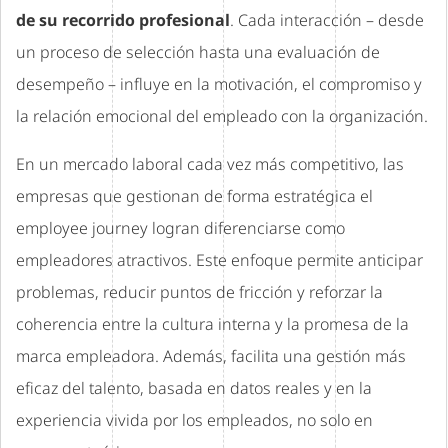
de su recorrido profesional
. Cada interacción – desde
un proceso de selección hasta una evaluación de
desempeño – influye en la motivación, el compromiso y
la relación emocional del empleado con la organización.
En un mercado laboral cada vez más competitivo, las
empresas que gestionan de forma estratégica el
employee journey logran diferenciarse como
empleadores atractivos. Este enfoque permite anticipar
problemas, reducir puntos de fricción y reforzar la
coherencia entre la cultura interna y la promesa de la
marca empleadora. Además, facilita una gestión más
eficaz del talento, basada en datos reales y en la
experiencia vivida por los empleados, no solo en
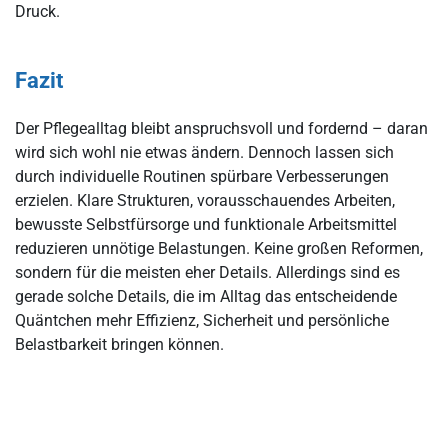
Druck.
Fazit
Der Pflegealltag bleibt anspruchsvoll und fordernd – daran
wird sich wohl nie etwas ändern. Dennoch lassen sich
durch individuelle Routinen spürbare Verbesserungen
erzielen. Klare Strukturen, vorausschauendes Arbeiten,
bewusste Selbstfürsorge und funktionale Arbeitsmittel
reduzieren unnötige Belastungen. Keine großen Reformen,
sondern für die meisten eher Details. Allerdings sind es
gerade solche Details, die im Alltag das entscheidende
Quäntchen mehr Effizienz, Sicherheit und persönliche
Belastbarkeit bringen können.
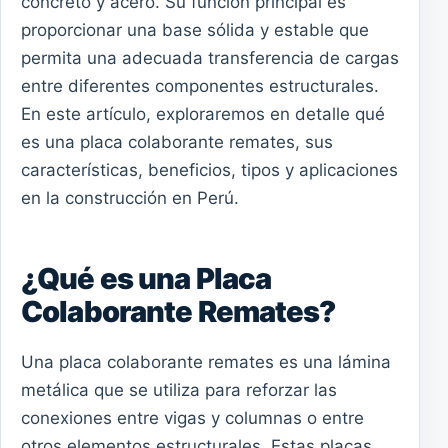
concreto y acero. Su función principal es
proporcionar una base sólida y estable que
permita una adecuada transferencia de cargas
entre diferentes componentes estructurales.
En este artículo, exploraremos en detalle qué
es una placa colaborante remates, sus
características, beneficios, tipos y aplicaciones
en la construcción en Perú.
¿Qué es una Placa
Colaborante Remates?
Una placa colaborante remates es una lámina
metálica que se utiliza para reforzar las
conexiones entre vigas y columnas o entre
otros elementos estructurales. Estas placas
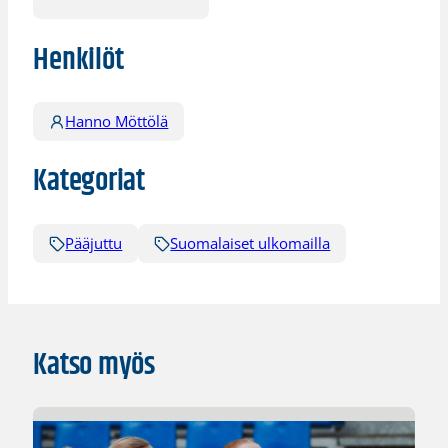
Henkilöt
Hanno Möttölä
Kategoriat
Pääjuttu
Suomalaiset ulkomailla
Katso myös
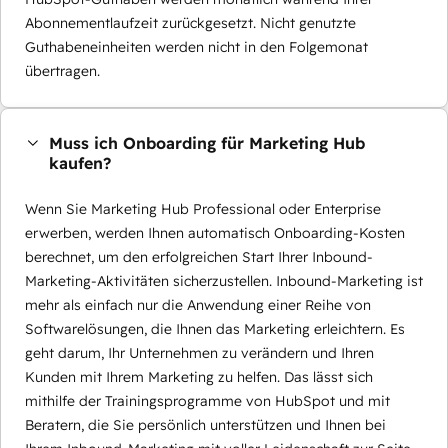
Abonnementlaufzeit zurückgesetzt. Nicht genutzte
Guthabeneinheiten werden nicht in den Folgemonat
übertragen.
Muss ich Onboarding für Marketing Hub
kaufen?
Wenn Sie Marketing Hub Professional oder Enterprise
erwerben, werden Ihnen automatisch Onboarding-Kosten
berechnet, um den erfolgreichen Start Ihrer Inbound-
Marketing-Aktivitäten sicherzustellen. Inbound-Marketing ist
mehr als einfach nur die Anwendung einer Reihe von
Softwarelösungen, die Ihnen das Marketing erleichtern. Es
geht darum, Ihr Unternehmen zu verändern und Ihren
Kunden mit Ihrem Marketing zu helfen. Das lässt sich
mithilfe der Trainingsprogramme von HubSpot und mit
Beratern, die Sie persönlich unterstützen und Ihnen bei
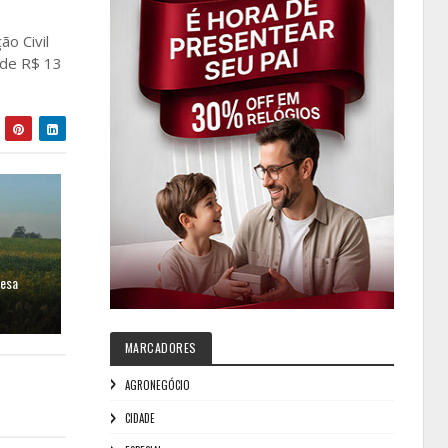
o Civil
 de R$ 13
resa
MARCADORES
AGRONEGÓCIO
CIDADE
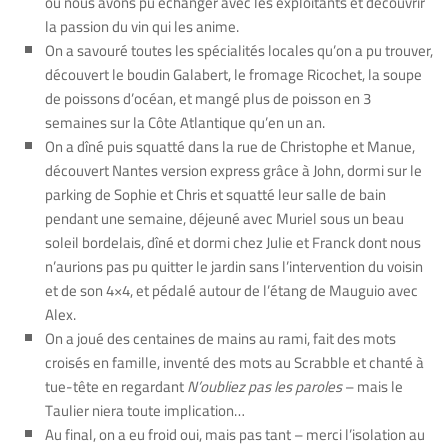
où nous avons pu échanger avec les exploitants et découvrir
la passion du vin qui les anime.
On a savouré toutes les spécialités locales qu’on a pu trouver,
découvert le boudin Galabert, le fromage Ricochet, la soupe
de poissons d’océan, et mangé plus de poisson en 3
semaines sur la Côte Atlantique qu’en un an.
On a dîné puis squatté dans la rue de Christophe et Manue,
découvert Nantes version express grâce à John, dormi sur le
parking de Sophie et Chris et squatté leur salle de bain
pendant une semaine, déjeuné avec Muriel sous un beau
soleil bordelais, dîné et dormi chez Julie et Franck dont nous
n’aurions pas pu quitter le jardin sans l’intervention du voisin
et de son 4×4, et pédalé autour de l’étang de Mauguio avec
Alex.
On a joué des centaines de mains au rami, fait des mots
croisés en famille, inventé des mots au Scrabble et chanté à
tue-tête en regardant
N’oubliez pas les paroles
– mais le
Taulier niera toute implication…
Au final, on a eu froid oui, mais pas tant – merci l’isolation au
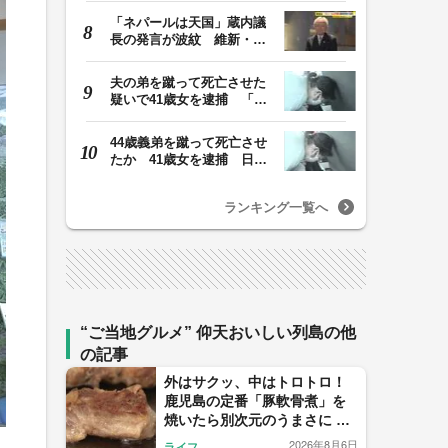
「ネパールは天国」蔵内議
長の発言が波紋 維新・吉
村代表「福岡県議…
夫の弟を蹴って死亡させた
疑いで41歳女を逮捕 「生
活態度に不満があ…
44歳義弟を蹴って死亡させ
たか 41歳女を逮捕 日頃
から同じ敷地内の…
ランキング一覧へ
“ご当地グルメ” 仰天おいしい列島の他
の記事
外はサクッ、中はトロトロ！
鹿児島の定番「豚軟骨煮」を
焼いたら別次元のうまさに 鹿
児島・曽於市の主婦が生んだ
2026年8月6日
ライフ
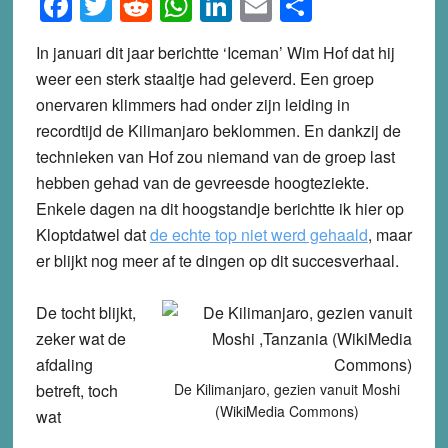
Facebook
Twitter
Reddit
WhatsApp
LinkedIn
Email
Share
In januari dit jaar berichtte ‘Iceman’ Wim Hof dat hij
weer een sterk staaltje had geleverd. Een groep
onervaren klimmers had onder zijn leiding in
recordtijd de Kilimanjaro beklommen. En dankzij de
technieken van Hof zou niemand van de groep last
hebben gehad van de gevreesde hoogteziekte.
Enkele dagen na dit hoogstandje berichtte ik hier op
Kloptdatwel dat
de echte top niet werd gehaald
, maar
er blijkt nog meer af te dingen op dit succesverhaal.
De tocht blijkt,
zeker wat de
afdaling
betreft, toch
De Kilimanjaro, gezien vanuit Moshi
(WikiMedia Commons)
wat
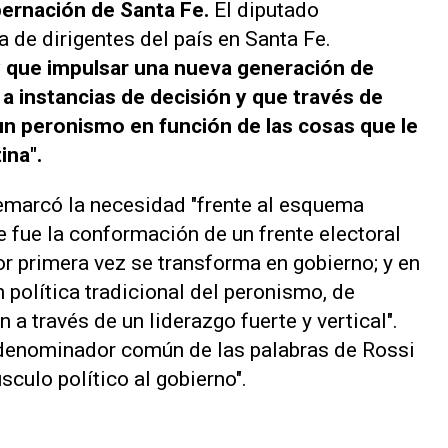
bernación de Santa Fe.
El diputado
 de dirigentes del país en Santa Fe.
 que impulsar una nueva generación de
a instancias de decisión y que través de
 un peronismo en función de las cosas que le
ina".
emarcó la necesidad "frente al esquema
 fue la conformación de un frente electoral
or primera vez se transforma en gobierno; y en
 política tradicional del peronismo, de
ón a través de un liderazgo fuerte y vertical".
l denominador común de las palabras de Rossi
sculo político al gobierno".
---------------
**Work instruction:**
Which lines above include the word "gobierno"? Show each one.

**Expected output:**
or primera vez se transforma en gobierno; y en
sculo político al gobierno".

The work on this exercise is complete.